I had a moment just like this not too long ago. My fiancé and I were talking about the type of wedding cake we each wanted and the discussion escalated to a full-blown argument quickly. I retreated to my bedroom, with tear filled eyes, wanting to hurl insults at him. Instead, I took a deep breathe. Ok, I took several deep breaths. During that time, I realized that I would rather create a peaceful, loving moment than go to bed angry. After deep breathing, I briefly thought of three things I was grateful for. Then, I organized my thoughts and figured out what I wanted to say to my fiancé. I climbed out of bed, opened the door, and communicated my thoughts and feelings, clearly, to my fiancé. A few moments passed and asked I for a hug. We spent the night happily chatting and watching a movie.
There were four key things that I did to shift from anger to peace. I took deep breaths, expressed gratitude, communicated clearly, and reconnected with my fiancé. All four steps are equally important and it is most effective when all are used. Here is what you can do the next time you are in an argument with your significant other and want to go from anger to peace:
Breathing is an extremely important bodily function that we often overlook as an important tool for emotional management. When you take several deep breaths, you are allowing energizing and cleansing oxygen to enter your lungs, blood stream, brain, muscles and all other parts of your body. Deep breathing also allows your body to relax and you have the opportunity to pause, and reflect. A deep breath turns a reaction into a response by allowing you to slow down your thoughts and actions.
2) Express Gratitude:
One of the easiest ways to shift your mood from angry to peaceful is to express gratitude. The gratitude you express does not have to be related to the argument or the person you are arguing with but it does have to be sincere. It can be expressed out loud or silently. When you focus your thoughts and energy on what you are grateful for, the amount of time you spend angry is reduced and you will create a more peaceful and loving experience. Try to think of at least 3 things you are grateful for.
3) Communicate Clearly:
Make eye contact when you speak to your partner and use a calm tone. If you feel that you are becoming emotional and have trouble speaking clearly, take a break, or write down what you would like to express and read it aloud. This is not the time to try to persuade your partner to see things from your point of view and nor is it the time for you try to win the argument. There is no room for either of those when you are communicating in a loving and peaceful way. Instead, communicate what parts of the argument triggered your emotional response, without blaming. Also, seek to understand your partner before being understood. Depending on the disagreement, there may need to be more than one conversation. Hopefully, you and your partner can recognize if/when to table a conversation for a later time.

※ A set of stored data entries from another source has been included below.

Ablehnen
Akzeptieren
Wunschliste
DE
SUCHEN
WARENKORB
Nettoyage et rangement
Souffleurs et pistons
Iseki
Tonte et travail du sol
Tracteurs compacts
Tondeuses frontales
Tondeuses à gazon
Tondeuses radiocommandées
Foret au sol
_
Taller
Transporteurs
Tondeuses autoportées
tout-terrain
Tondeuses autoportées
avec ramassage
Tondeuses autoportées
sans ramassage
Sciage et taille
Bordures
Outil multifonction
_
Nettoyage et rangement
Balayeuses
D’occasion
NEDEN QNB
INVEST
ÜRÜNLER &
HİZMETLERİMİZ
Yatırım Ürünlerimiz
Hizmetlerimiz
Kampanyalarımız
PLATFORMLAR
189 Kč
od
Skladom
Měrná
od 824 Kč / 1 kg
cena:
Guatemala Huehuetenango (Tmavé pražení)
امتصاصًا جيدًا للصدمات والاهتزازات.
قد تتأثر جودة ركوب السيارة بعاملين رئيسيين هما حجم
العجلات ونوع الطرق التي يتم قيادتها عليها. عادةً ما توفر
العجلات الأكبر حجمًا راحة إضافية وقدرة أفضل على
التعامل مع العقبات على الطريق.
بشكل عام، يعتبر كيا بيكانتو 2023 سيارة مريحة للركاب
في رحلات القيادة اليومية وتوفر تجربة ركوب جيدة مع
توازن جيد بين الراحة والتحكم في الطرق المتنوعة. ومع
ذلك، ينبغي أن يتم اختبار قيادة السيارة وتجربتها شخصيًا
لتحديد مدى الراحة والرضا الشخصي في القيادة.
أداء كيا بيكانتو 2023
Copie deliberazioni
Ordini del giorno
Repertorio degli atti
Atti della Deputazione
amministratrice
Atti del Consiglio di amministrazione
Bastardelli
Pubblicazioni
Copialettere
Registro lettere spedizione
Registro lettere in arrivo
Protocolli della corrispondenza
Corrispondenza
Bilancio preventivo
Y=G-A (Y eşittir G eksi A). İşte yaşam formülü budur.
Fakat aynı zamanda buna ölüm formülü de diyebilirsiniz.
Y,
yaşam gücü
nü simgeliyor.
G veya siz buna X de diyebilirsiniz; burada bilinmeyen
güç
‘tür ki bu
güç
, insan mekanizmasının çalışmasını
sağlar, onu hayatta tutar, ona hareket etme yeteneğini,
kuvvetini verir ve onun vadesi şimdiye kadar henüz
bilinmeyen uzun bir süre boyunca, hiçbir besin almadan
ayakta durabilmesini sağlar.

After you both feel that you are complete with the conversation, reconnect with each other. This can be done by saying "I love you," holding hands, hugging, kissing, making love, and/or expressing gratitude for one another. I think it is important for couples to reconnect physically, in some way, after an argument. It's reassuring when you can reach out to your partner for physical comfort after a conflict. If you are expressing gratitude to your partner or saying "I love you," be sure to have full eye contact.
These steps may not feel natural or effortless the first time you try. You may need to practice a few times. Communicate the steps to your partner so he/she can use them as well!